みんなのケータイ

 「これ、本当にケータイなの? どうやって電話かけるの?」

 人に見せると必ず訊かれる端末がある。その名も「Heart 401AB」、その名の通り、ハート型のケータイ(PHS)だ。

 外見は女性向けとなっていて、キュートな感じに仕上がっている。男性の筆者にはちょっとハードルが高い。この端末の発表時の記事をみたとき、男性の筆者は、自分にはちょっと可愛すぎるなー、などと思ってあまり興味を持たなかったのだが、そのハートから棒状に変形するギミックをみて、「これは使ってみるべき端末だ……!」というマニア心を煽り立てられたのであった。

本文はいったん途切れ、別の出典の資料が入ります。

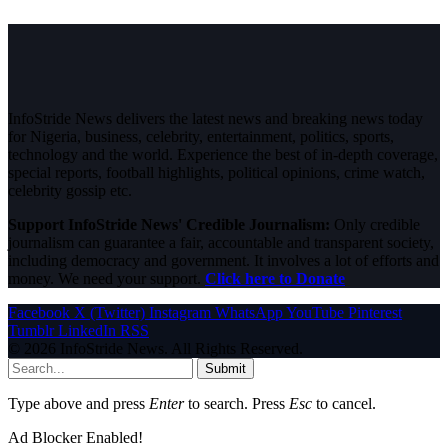
InfoStride News delivers the latest news and breaking news today
for Nigeria, business, celebrity, entertainment, politics, sports,
technology and the world. Experience the best of in-depth coverage,
special reports, football highlights, political opinions, crime watch,
celebrity gossip etc.
Support InfoStride News' Credible Journalism:
Only credible
journalism can guarantee a fair, accountable and transparent society,
including democracy and government. It involves a lot of efforts and
money. We need your support.
Click here to Donate
Facebook
X (Twitter)
Instagram
WhatsApp
YouTube
Pinterest
Tumblr
LinkedIn
RSS
© 2026 InfoStride News. All Rights Reserved.
Submit
Type above and press
Enter
to search. Press
Esc
to cancel.
Ad Blocker Enabled!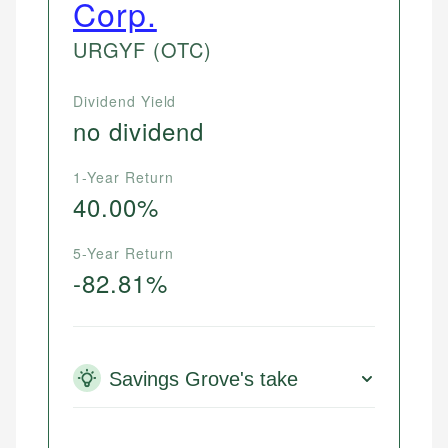
Corp.
URGYF
(OTC)
Dividend Yield
no dividend
1-Year Return
40.00%
5-Year Return
-82.81%
Savings Grove's take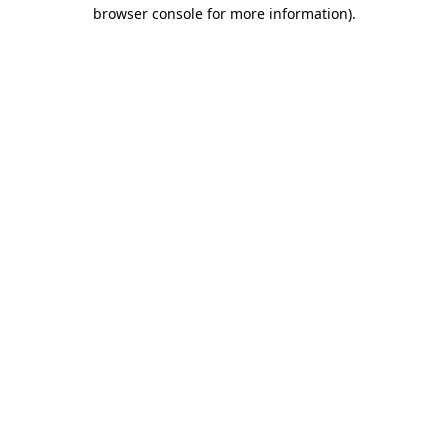
browser console for more information).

すなわち、一目惚れしてしまったのだ。

 しかし、そして使ってみると、可愛い見た目とは裏腹に、想像を超えるキワモノだった……。

Heart 401AB
棒状に変形する

 とりあえず電源を入れるにも、どこが電源ボタンなのかもわからない。とりあえず変形させたりして遊んでいると、変形した断面の内側にボタンがあることに気付く。実はこれが電源ボタンだ。

変形中……
電源ボタンは断面に

 ハート型の状態では待受しかできない。操作するためにはクルっと変形させて棒状にする。棒の状態で上側にディスプレイ、下側にタッチセンサーが現れる。

 操作はタッチセンサーでジェスチャー入力する。ダイヤルするにはセンサー部をダブルタップして、ダイヤル画面で数字をひとつひとつトグル入力……。と、とにかく時間がかかる。アドレス帳を使うのよさそう。

見えづらいが、ディスプレイを搭載している
タッチセンサーはこの辺り

 当たり前だが、通話ができる。着信もする。その電話を受ける方法も面白い。着信した時はハートの形態から棒状に変形させると応答になる。電話を切るときはハートの形態に戻す。操作中などで棒状のままだと、着信したときに自動で応答してしまうから要注意だ。

ストラップフォンとのサイズ比較

 ちなみに、この端末を製造している「エイビット」というメーカー、実はウィルコム時代からPHSを扱い、異色の製品を数多くリリースしてきたメーカーだ。最近では、固定電話型で、固定電話も使えるPHS「イエデンワ2 WX05A」や、フリスクサイズでメールも打てる小型PHS「ストラップフォン2 WX06A」、固定回線に接続して迷惑電話をシャットアウトするPHSモジュール「迷惑電話チェッカー WX07A」など、一癖も二癖もある端末を世に出している。

 一風変わっていても、「意外と実用的かも」と思わせる製品を作るエイビット。ただし今回は、遊び心をのほうに全力を尽くしているみたいだ。

 半ば衝動買いしてしまったこの端末、スマートフォンでもかけ放題が使える、という状況では実用できる場面がほとんどやってこず、持て余してしまっている。ストラップホールがついてので、本体が小柄なので、ひもなどをつければ「通話もできるストラップとして」使えそうだなーとか考えてたり。

 目立つところにつけておけば、「これなに?」と必ず訊かれる。人に見せて話題になる、そして通話もできる二重の意味で「話せる」ケータイだ。